The banks issued P440 million in loans between July and August, bringing total credit held by commercial banks to P72.3 billion. A huge chunk of the debt belongs to households, accounting for 64.9 percent compared to businesses’ 35.1 percent share of credit. The growth in credit has been spurred by households, defying the increases in interest rates, with disposable incomes under pressure as the country battles double digit growth in inflation.
Annual credit growth was 6.6 percent in August, higher than the 5.8 percent in July. In the period up to August, credit grew by 4.7 percent, also higher than the 2.9 percent growth in the same period last year. The growth happens at a time the central bank hiked the monetary policy rate three times this year, effectively lifting the benchmark rate by 1.51 percent to the current 2.65 percent in a bid to curb inflation which slowed to 13.8 percent in August.
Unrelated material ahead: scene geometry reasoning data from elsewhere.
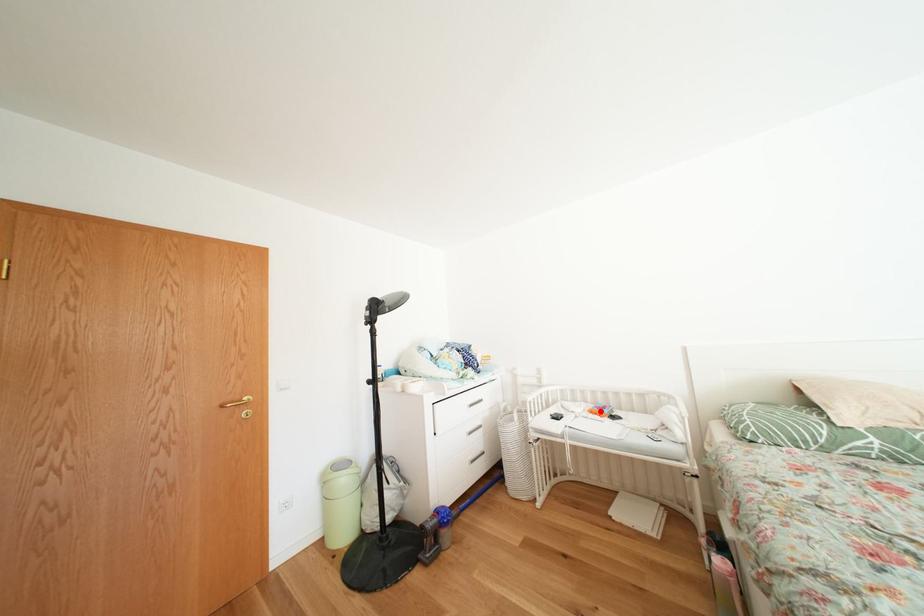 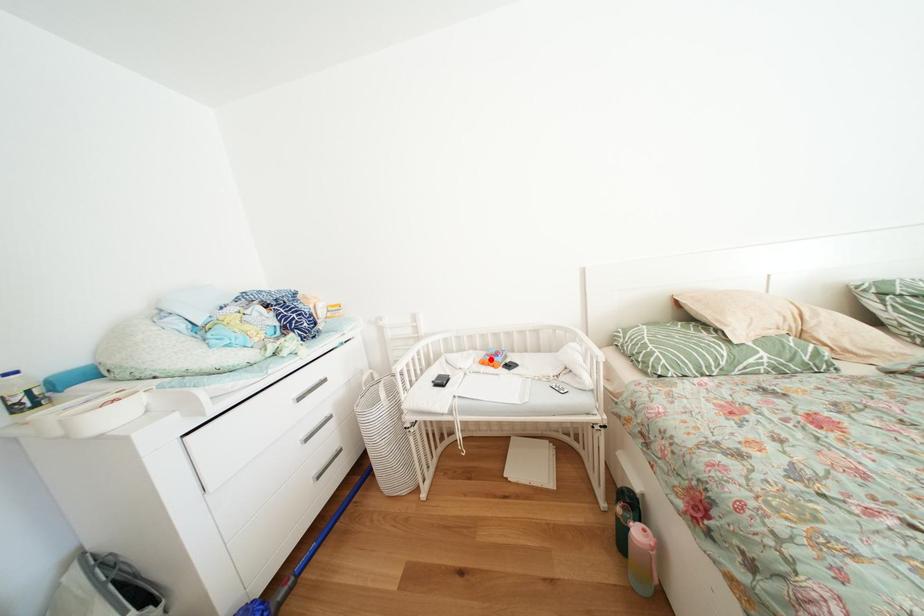 I am providing you with two images of the same scene from different viewpoints. A red point is marked on the first image and another point is marked on the second image. Are the points marked in image1 and image2 representing the same 3D position?

Yes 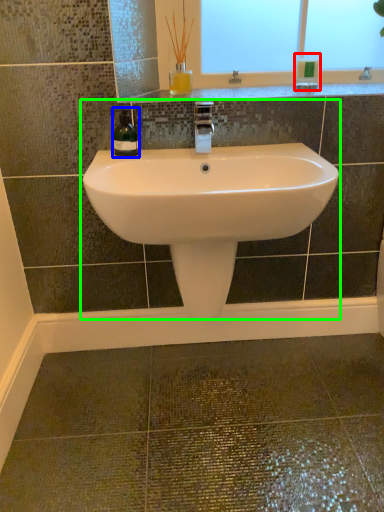 Question: Estimate the real-world distances between objects in this image. Which object is farther from toiletry (highlighted by a red box), wine bottle (highlighted by a blue box) or sink (highlighted by a green box)?

Choices:
 (A) wine bottle
 (B) sink

Answer: (A) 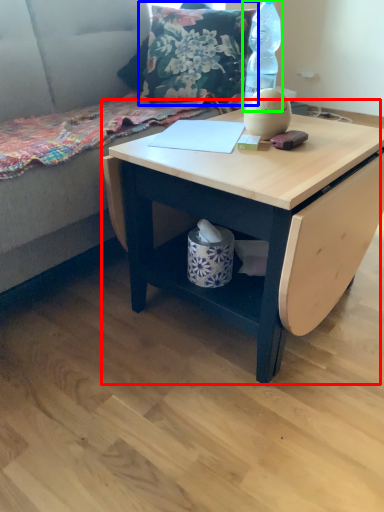 Question: Which object is positioned farthest from table (highlighted by a red box)? Select from throw pillow (highlighted by a blue box) and bottle (highlighted by a green box).

Choices:
 (A) throw pillow
 (B) bottle

Answer: (A) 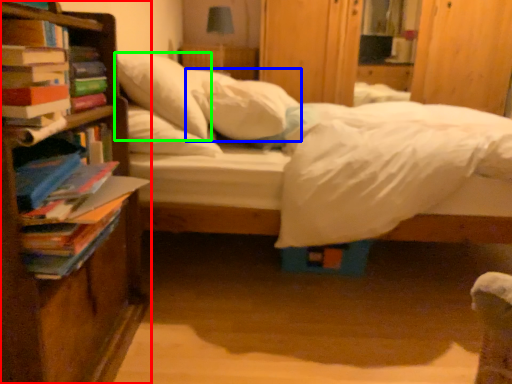 Question: Which is farther away from bookcase (highlighted by a red box)? pillow (highlighted by a blue box) or pillow (highlighted by a green box)?

Choices:
 (A) pillow
 (B) pillow

Answer: (A)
The high interest rate and credit growth has boosted banks’ income earnings, with net interest income coming at P3.2 billion in August, up by 10.3 percent from the corresponding period in 2021. So far in the first eight months of the year, banks have recorded post tax profits of P1.67 billion, up by 36.4 percent from August 2021’s P1.22 billion. The increased profitability puts the eight banks on track to surpass last year’s performance. In 2021, net interest income declined marginally by 1.1 percent from P4.4 billion in 2020 to P4.3 billion, owing to the low interest-rate environment. Operating expenses grew marginally from P4.36 billion in the prior year to P4.39 billion in 2021, resulting in the lenders posting a net after-tax profit of P1.8 billion, 25 percent higher than the profit in 2020.